Records from a data source
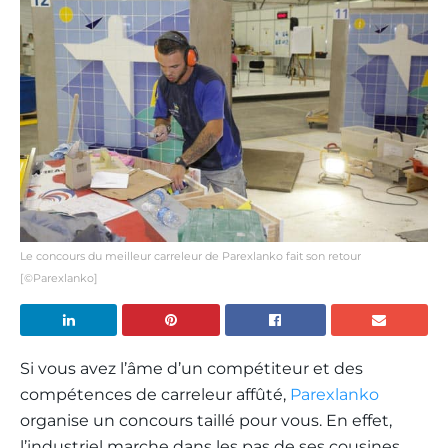
Le concours du meilleur carreleur de Parexlanko fait son retour
[©Parexlanko]
Si vous avez l’âme d’un compétiteur et des
compétences de carreleur affûté,
Parexlanko
organise un concours taillé pour vous. En effet,
l’industriel marche dans les pas de ses cousines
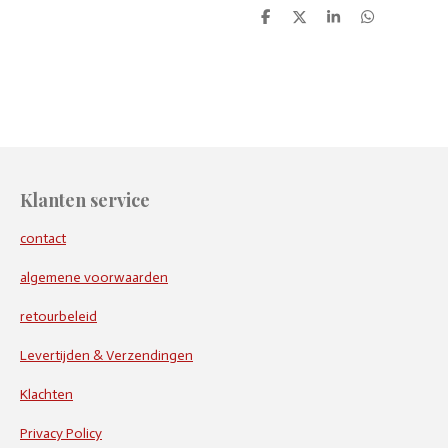
D
D
S
D
e
e
h
e
l
e
a
l
e
l
r
e
n
e
n
Klanten service
contact
algemene voorwaarden
retourbeleid
Levertijden & Verzendingen
Klachten
Privacy Policy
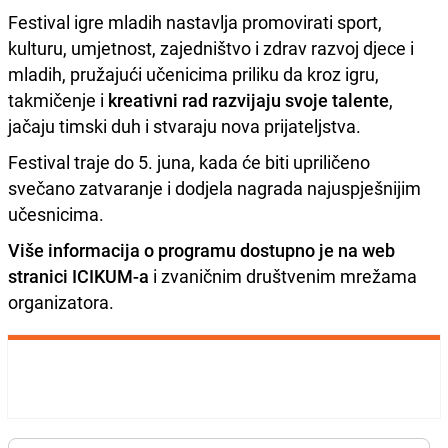
Festival igre mladih nastavlja promovirati sport,
kulturu, umjetnost, zajedništvo i zdrav razvoj djece i
mladih, pružajući učenicima priliku da kroz igru,
takmičenje i
kreativni rad razvijaju svoje talente
,
jačaju timski duh i stvaraju nova prijateljstva.
Festival traje do 5. juna, kada će biti upriličeno
svečano zatvaranje i dodjela nagrada najuspješnijim
učesnicima.
Više informacija o programu dostupno je na web
stranici ICIKUM-a
i zvaničnim društvenim mrežama
organizatora.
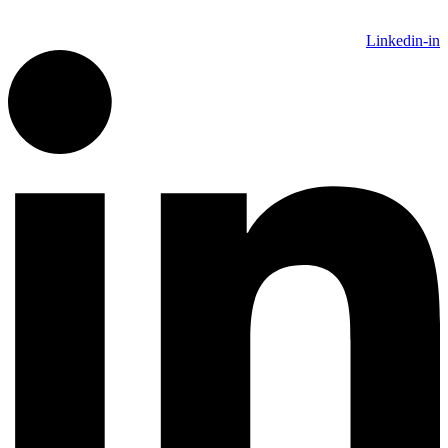
Linkedin-in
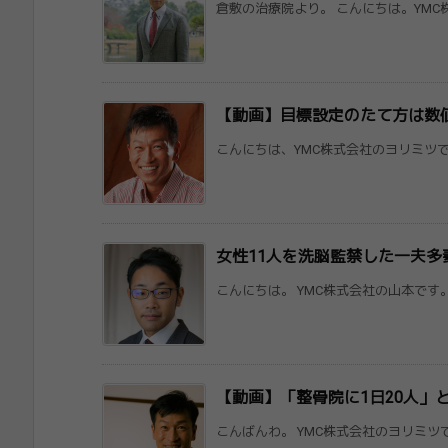
倉敷の治療院より。 こんにちは。YMC株
【動画】目標設定のたて方は数値
こんにちは、YMC株式会社のヨリミツです
女性11人を洗脳監禁した一夫多
こんにちは。 YMC株式会社の山本です。
【動画】「整骨院に1日20人」
こんばんわ。 YMC株式会社のヨリミツで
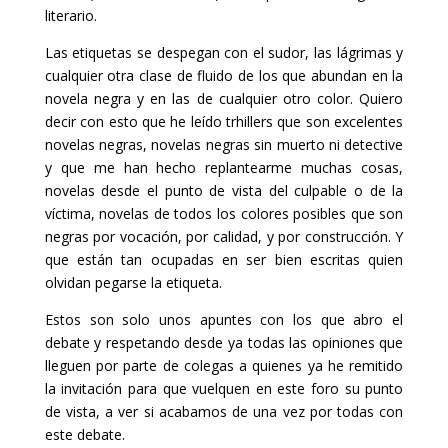
literario.
Las etiquetas se despegan con el sudor, las lágrimas y
cualquier otra clase de fluido de los que abundan en la
novela negra y en las de cualquier otro color. Quiero
decir con esto que he leído trhillers que son excelentes
novelas negras, novelas negras sin muerto ni detective
y que me han hecho replantearme muchas cosas,
novelas desde el punto de vista del culpable o de la
víctima, novelas de todos los colores posibles que son
negras por vocación, por calidad, y por construcción. Y
que están tan ocupadas en ser bien escritas quien
olvidan pegarse la etiqueta.
Estos son solo unos apuntes con los que abro el
debate y respetando desde ya todas las opiniones que
lleguen por parte de colegas a quienes ya he remitido
la invitación para que vuelquen en este foro su punto
de vista, a ver si acabamos de una vez por todas con
este debate.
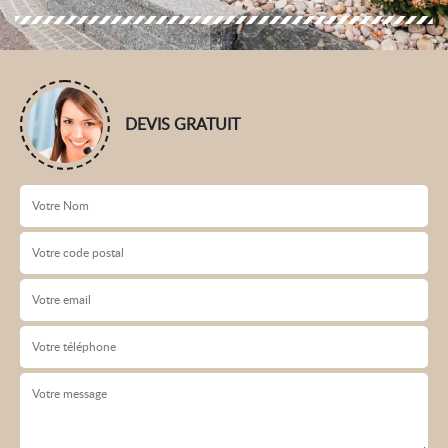
DEVIS GRATUIT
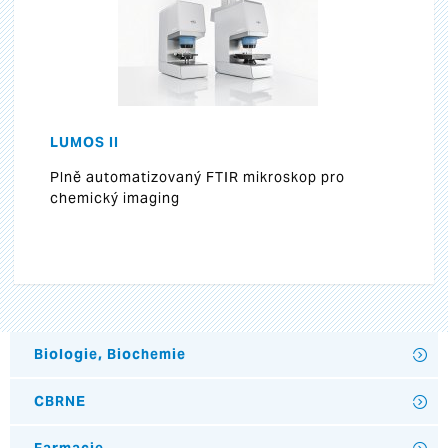
LUMOS II
Plně automatizovaný FTIR mikroskop pro
chemický imaging
Biologie, Biochemie
CBRNE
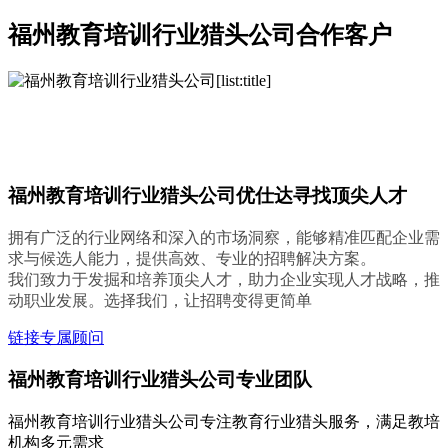
福州教育培训行业猎头公司合作客户
福州教育培训行业猎头公司优仕达寻找顶尖人才
拥有广泛的行业网络和深入的市场洞察，能够精准匹配企业需
求与候选人能力，提供高效、专业的招聘解决方案。
我们致力于发掘和培养顶尖人才，助力企业实现人才战略，推
动职业发展。选择我们，让招聘变得更简单
链接专属顾问
福州教育培训行业猎头公司专业团队
福州教育培训行业猎头公司专注教育行业猎头服务，满足教培
机构多元需求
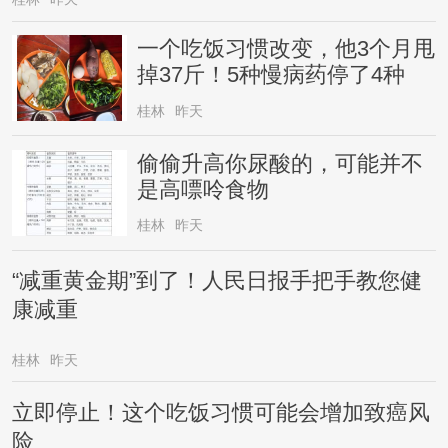
一个吃饭习惯改变，他3个月甩
掉37斤！5种慢病药停了4种
桂林
昨天
偷偷升高你尿酸的，可能并不
是高嘌呤食物
桂林
昨天
“减重黄金期”到了！人民日报手把手教您健
康减重
桂林
昨天
立即停止！这个吃饭习惯可能会增加致癌风
险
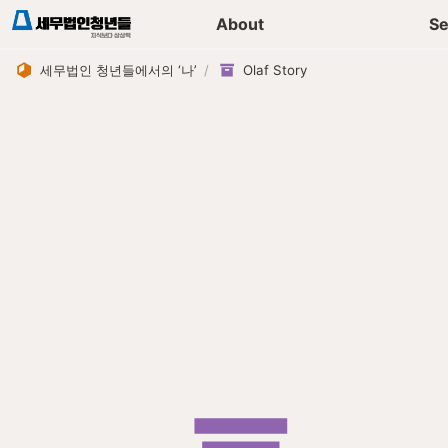
세무가이드 콘텐츠
기장
About
Se
세무법인 청년들에서의 ‘나’
/
Olaf Story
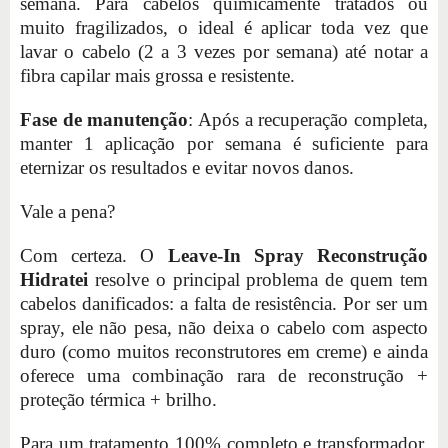
semana. Para cabelos quimicamente tratados ou
muito fragilizados, o ideal é aplicar toda vez que
lavar o cabelo (2 a 3 vezes por semana) até notar a
fibra capilar mais grossa e resistente.
Fase de manutenção
: Após a recuperação completa,
manter 1 aplicação por semana é suficiente para
eternizar os resultados e evitar novos danos.
Vale a pena?
Com certeza. O
Leave-In Spray Reconstrução
Hidratei
resolve o principal problema de quem tem
cabelos danificados: a falta de resistência. Por ser um
spray, ele não pesa, não deixa o cabelo com aspecto
duro (como muitos reconstrutores em creme) e ainda
oferece uma combinação rara de reconstrução +
proteção térmica + brilho.
Para um tratamento 100% completo e transformador,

**WHAT IS REQUIRED**
Copy word for word the span of the records above that begins at the line with "动职业发展。选择我们，让招聘变得更简单" and ends at the line with "resolve o principal problema de quem tem", including those two lines but not the pictures.

**ANSWER**
动职业发展。选择我们，让招聘变得更简单
链接专属顾问
福州教育培训行业猎头公司专业团队
福州教育培训行业猎头公司专注教育行业猎头服务，满足教培
机构多元需求
一个吃饭习惯改变，他3个月甩
掉37斤！5种慢病药停了4种
桂林
昨天
偷偷升高你尿酸的，可能并不
是高嘌呤食物
桂林
昨天
“减重黄金期”到了！人民日报手把手教您健
康减重
桂林
昨天
立即停止！这个吃饭习惯可能会增加致癌风
险
세무가이드 콘텐츠
기장
About
Se
세무법인 청년들에서의 ‘나’
/
Olaf Story
semana. Para cabelos quimicamente tratados ou
muito fragilizados, o ideal é aplicar toda vez que
lavar o cabelo (2 a 3 vezes por semana) até notar a
fibra capilar mais grossa e resistente.
Fase de manutenção
: Após a recuperação completa,
manter 1 aplicação por semana é suficiente para
eternizar os resultados e evitar novos danos.
Vale a pena?
Com certeza. O
Leave-In Spray Reconstrução
Hidratei
resolve o principal problema de quem tem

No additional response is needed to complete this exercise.